とりあえず、その件については今はいいだろうと判断したハルトだったが、


「おい……何しているんだ」


 ハルトの体をまさぐり始めた女の子に、彼は訝しげな顔色を浮かべつつ言った。

 女の子はしばらくハルトの体をまさぐり倒したあと、立ち上がって、


「危険物がないかの確認。どうやら、腰に下げている剣以外、特に何も持っているわけではなさそうね」


 と言った。

 

「危険物って……あのな」


「とりあえずもうじき私達の当主、レイナ様が来るわ。その時に貴方の処分が決められるでしょうね」


「しょ、処分……!? おい、待てよ、それはつまり俺死ぬってことか?」


 いきなり物騒なことを言い出した女の子に、ハルトは思わず焦りを隠せない。


「さぁ……それはレイナ様が決められること。だけどどういうわけであれ、レイナ様の領地に関所も通らず侵入したわけだから、相応の覚悟はしておくことね」


 淡々とそう説明する女の子。

 燃えるような赤い髪の毛とは対照的に、その言動はひどく冷めたものだった。

 そして表情は感情の起伏に乏しい。

 さっきハルトと目があったときは心臓が止まっているんじゃないかと思うぐらい驚きの感情を見せたのだが。

  

「冗談じゃない、こんなところで死んでられるかっ!」


 どうしてかはしらないが、ハルトは漂流してきたのだ。

 そしてこの通り、心臓も動いており、生きている。

 それなのにこんなところで殺されるわけには行かない。

 ハルトは身じろぎをして逃げようとするも、まともに動くことができない。

 女の子は嘆息すると、こう言った。


「無駄よ。それに、もうレイナ様が来たわ」


「何……?」


 時すでに遅し。

 遠くから足音が近づいてきて、ハルトの目の前で止まった。


「この人が?」


 そうしてハルトのことをまじまじと見つめるその少女は、本当に当主かと思うぐらいまだ年が若いように見える。

 ハルトと同じか、下手すれば低い。

 銀色の長い髪は太陽の光に照らされてきらきらと輝いているように見えた。

 背筋はまっすぐ伸びており、ワンピースの上に更に服を羽織っているという珍しい服装に身を包んでいる。

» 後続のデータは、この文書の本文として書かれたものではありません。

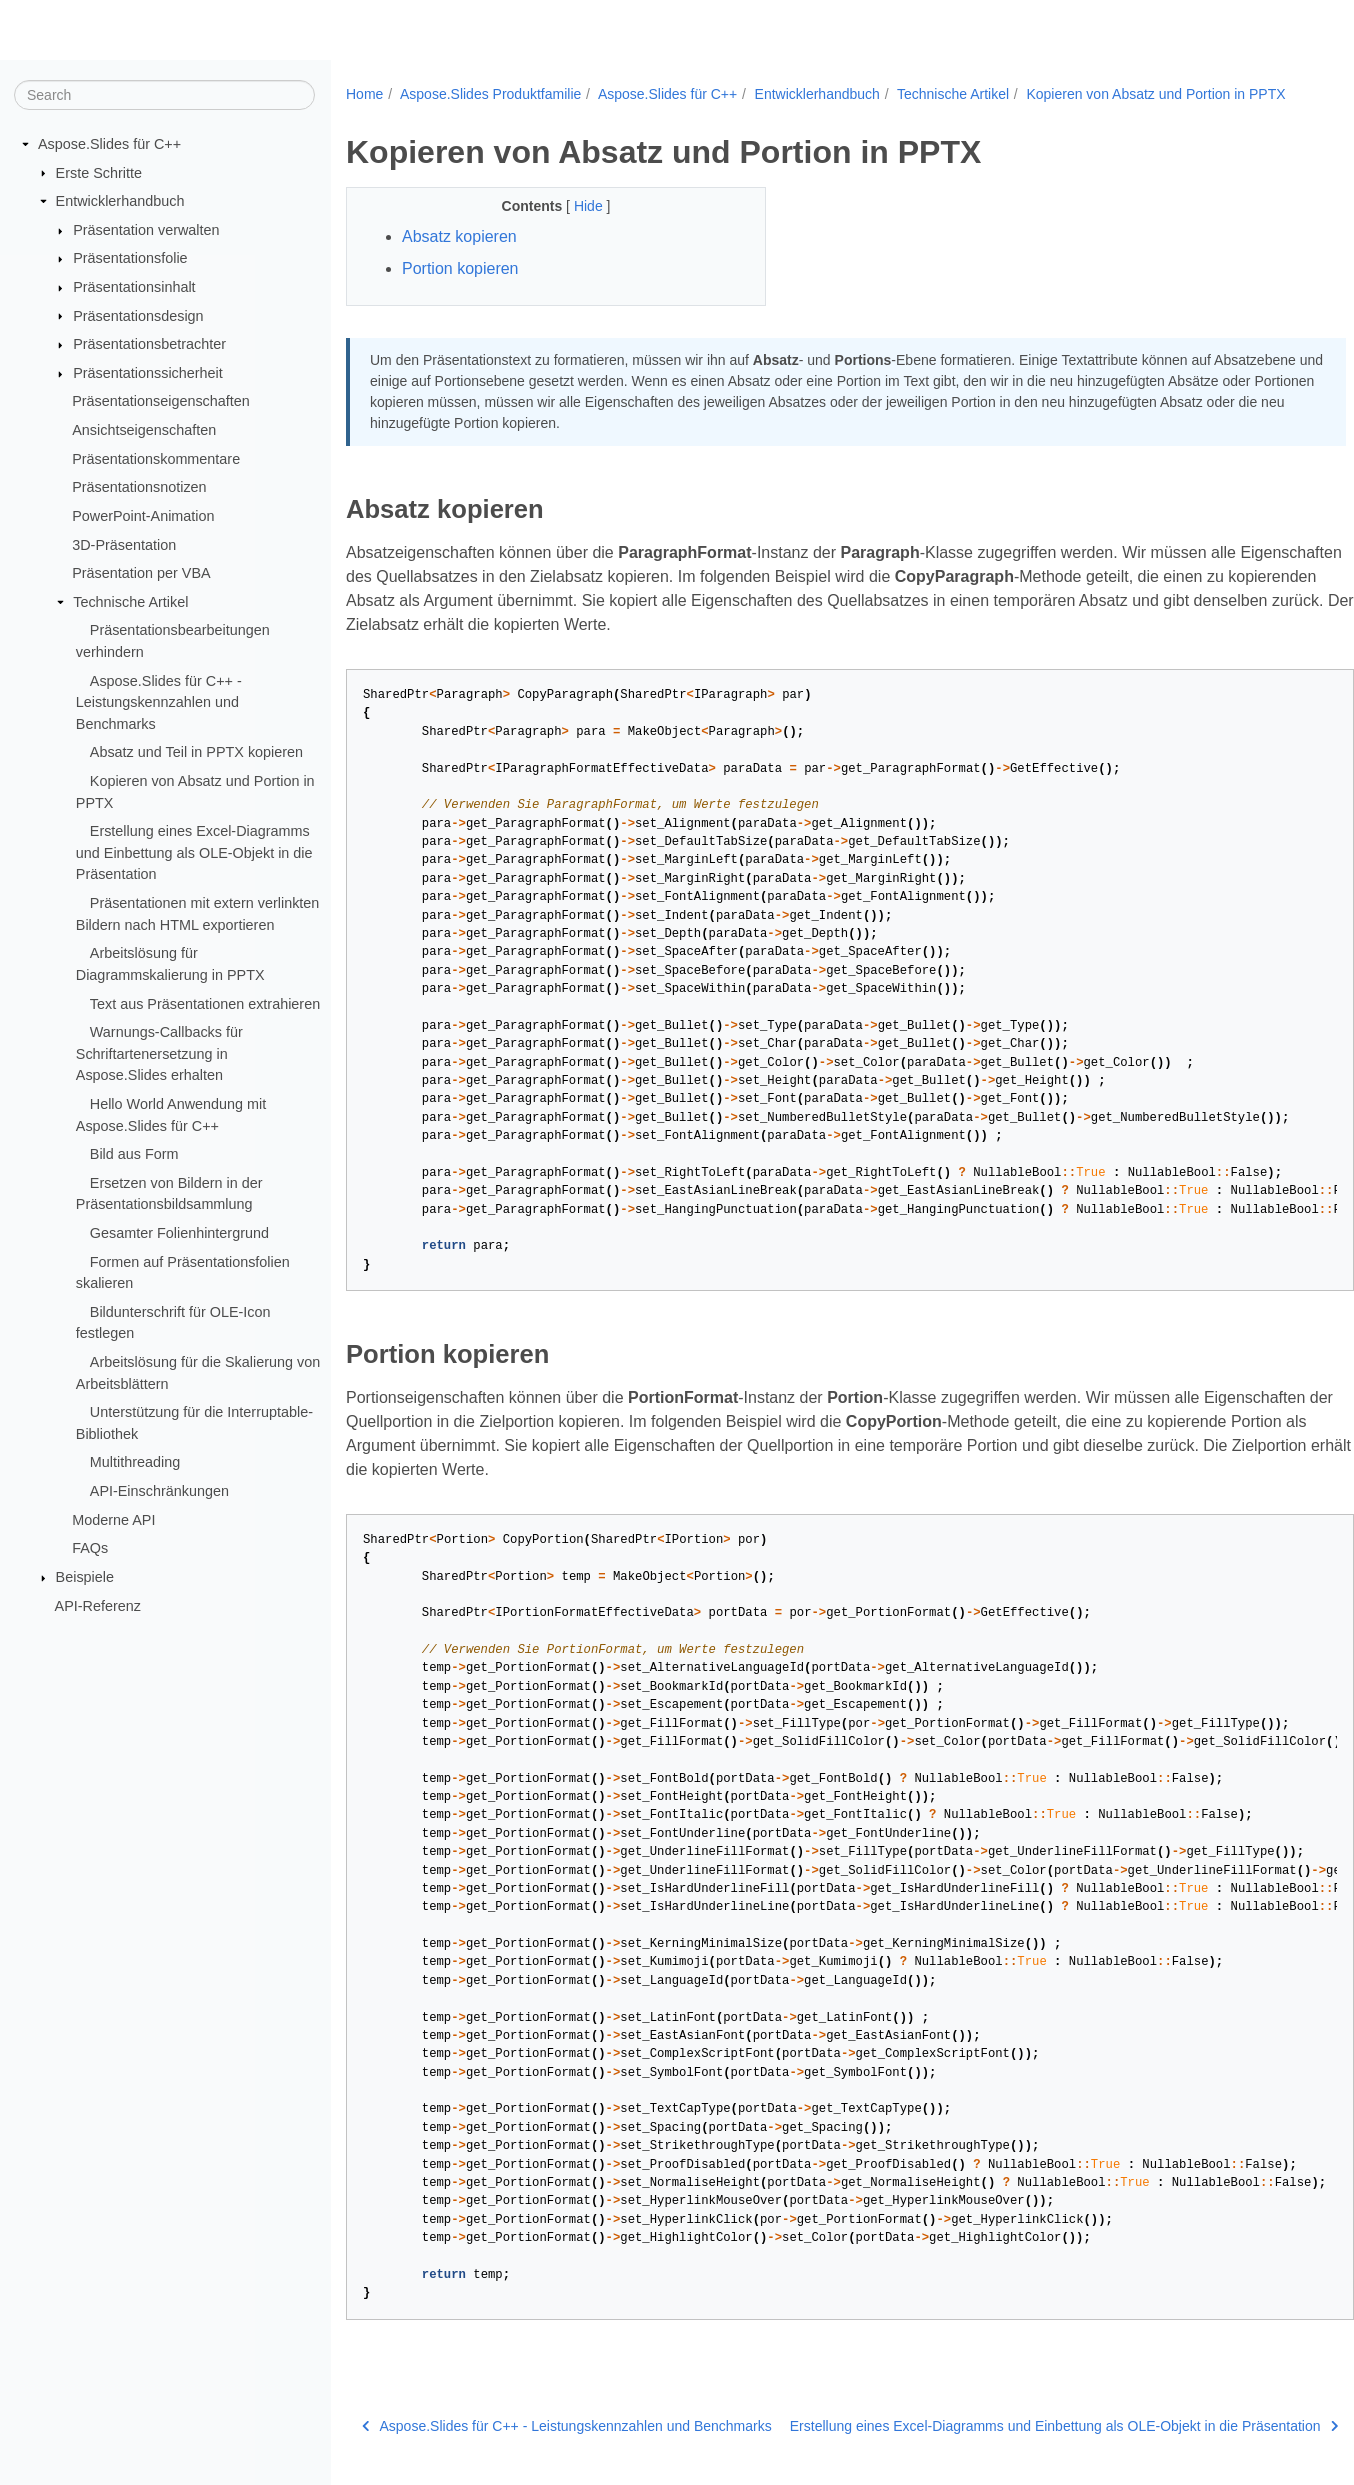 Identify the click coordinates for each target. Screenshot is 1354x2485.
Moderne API (113, 1519)
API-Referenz (98, 1605)
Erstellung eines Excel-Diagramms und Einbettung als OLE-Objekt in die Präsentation (194, 852)
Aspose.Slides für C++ (109, 144)
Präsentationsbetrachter (149, 344)
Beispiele (85, 1577)
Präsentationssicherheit (148, 373)
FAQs (90, 1548)
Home (364, 94)
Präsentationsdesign (138, 315)
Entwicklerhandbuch (120, 201)
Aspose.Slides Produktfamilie (490, 94)
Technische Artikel (130, 602)
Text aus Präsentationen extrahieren (205, 1003)
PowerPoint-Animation (143, 516)
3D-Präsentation (124, 544)
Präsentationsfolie (130, 258)
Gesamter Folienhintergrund (179, 1233)
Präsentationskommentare (156, 459)
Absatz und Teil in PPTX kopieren (196, 752)
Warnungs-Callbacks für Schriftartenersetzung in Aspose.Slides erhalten (159, 1053)
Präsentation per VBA (141, 573)
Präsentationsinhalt (134, 287)
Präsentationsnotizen (139, 487)
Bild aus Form (134, 1154)
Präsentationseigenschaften (161, 401)
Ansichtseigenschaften (144, 430)
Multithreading (135, 1462)
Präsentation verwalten (146, 230)
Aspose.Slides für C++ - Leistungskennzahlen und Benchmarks (159, 701)
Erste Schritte (99, 172)
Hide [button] (590, 206)
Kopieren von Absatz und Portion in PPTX (1155, 94)
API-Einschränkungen (159, 1491)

 しかしその堂々とした振る舞いは、気品を感じさせるものがあった。

 彼女が貴族であることは一目瞭然である。


「うん、そうだよー! 私が見つけたんだっ」


 と言って今度は別の子がハルトの目の前に現れた。

 先程のメイド服のこと同じように髪を1つくくりにしているが、その服装はまるでこれから戦いにでも行くような渋い服装をしており、腰に剣を下げ、左目には黒い眼帯をつけている。

 しかし、その身長は先程のメイドの子と同様とても小さく、一歩間違えれば幼女と言っても過言ではないあどけない顔立ちをしていた。

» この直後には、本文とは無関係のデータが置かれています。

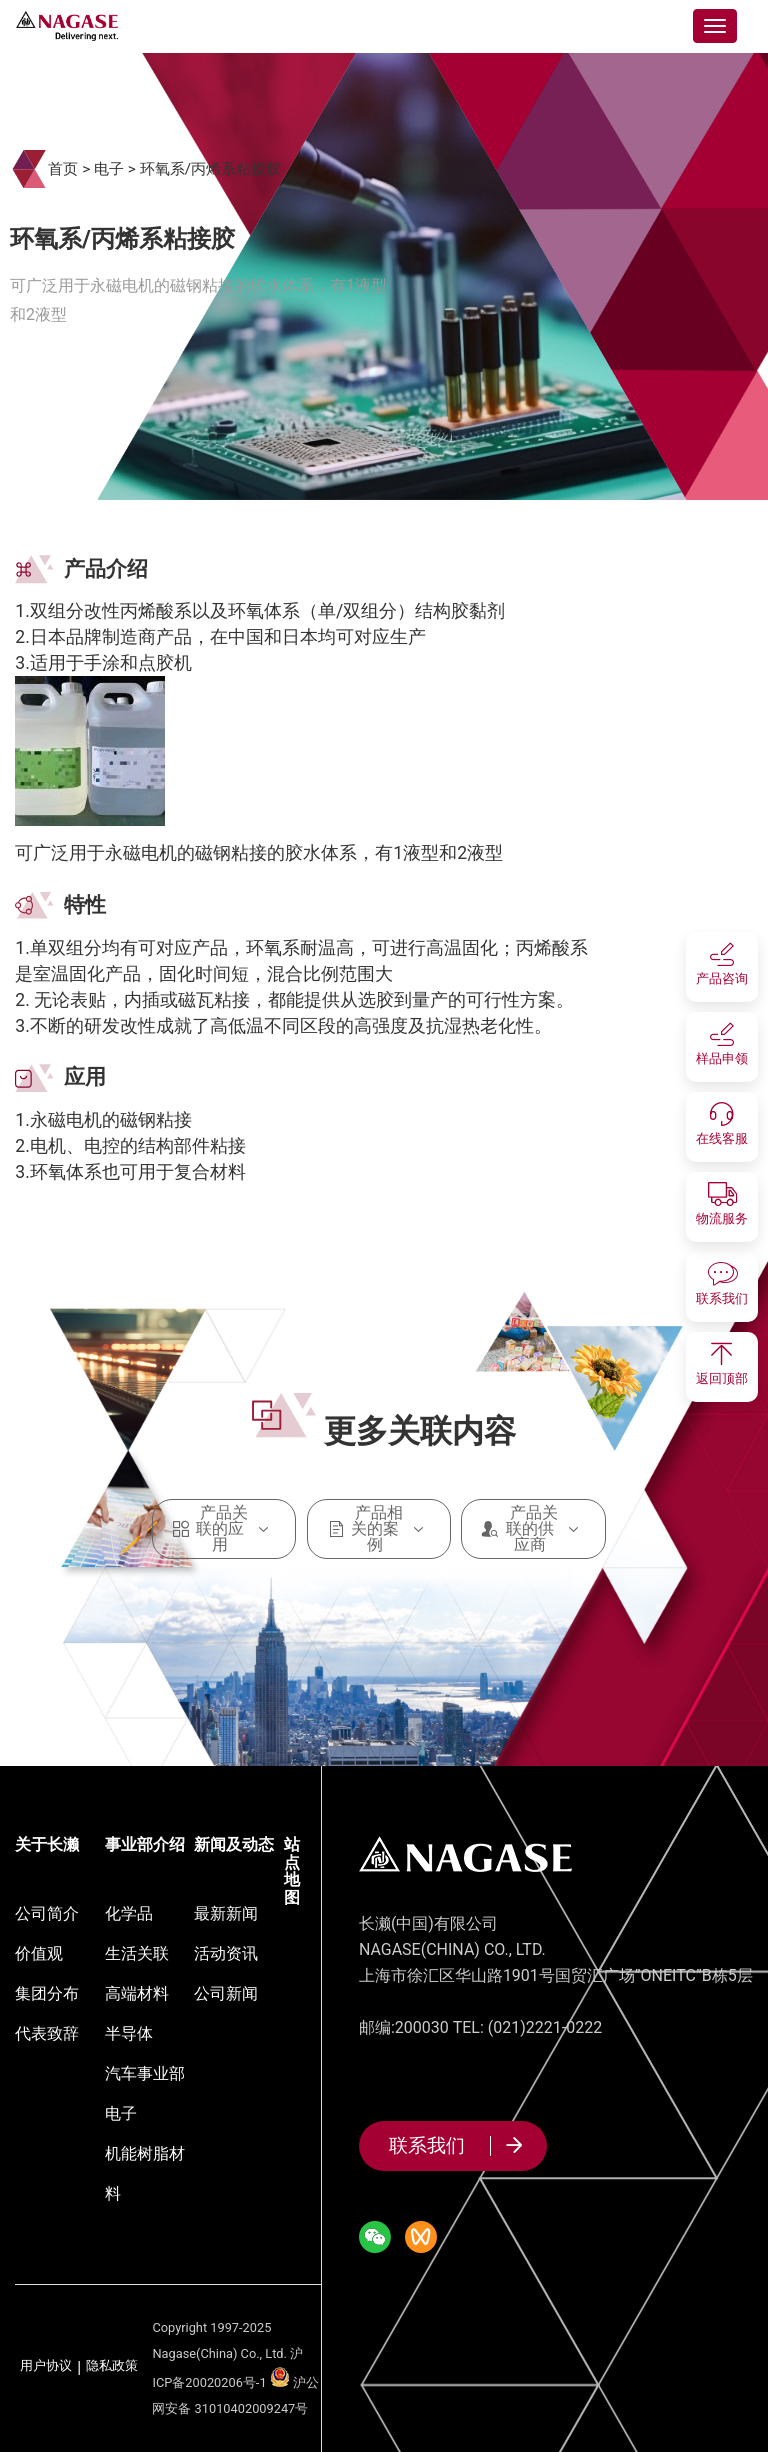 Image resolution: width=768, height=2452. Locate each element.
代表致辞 (47, 2033)
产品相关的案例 (379, 1529)
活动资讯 (226, 1953)
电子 (109, 169)
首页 (63, 169)
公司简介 (47, 1913)
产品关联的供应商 (533, 1529)
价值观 (39, 1953)
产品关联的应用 (224, 1529)
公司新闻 (226, 1993)
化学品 (129, 1913)
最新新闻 (226, 1913)
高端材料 (137, 1993)
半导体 (129, 2033)
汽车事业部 (145, 2073)
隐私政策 (112, 2366)
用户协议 (46, 2366)
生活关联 (137, 1953)
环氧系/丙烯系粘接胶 (210, 169)
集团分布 (47, 1993)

 先程のメイドの子と顔があまりにもそっくりなため、ギャップを感じてしまう。


「確かに、全く見たことのない服装ね……。だけど、どうやらこの人が動けない原因はサザン草の毒で間違いないと思うわ」


ハルトを見るなり、なぜか瞬時に状態異常を当てる少女。

 

「とりあえず、私の屋敷に運んで治療しましょう」


「いいんですか? こんな男を屋敷に招いても」


 そう言ってハルトのことを指で指すメイド服の女の子。

 そこには人を指すことにたいする遠慮というものがまるで感じられない。


「今はそういうこと言ってる場合じゃないでしょう。ほら、リエル、シエル。

 彼を私の屋敷にまで連れて行っておいて。その間に私は解毒用の草を探してくるから」


「わかった! じゃあおねえちゃん、足持って。私は腕を持つから。じゃあえっと……、暴れられても困るから――」


 次の瞬間、ハルトの頭の中におよそ3秒後首元に攻撃されるという情報が流れてこんできた。

 しかし、動けないハルトはそれに対応することができない。

 そして首元に思い切り手刀を喰らわせられ、そのまま気絶してしまった―――――。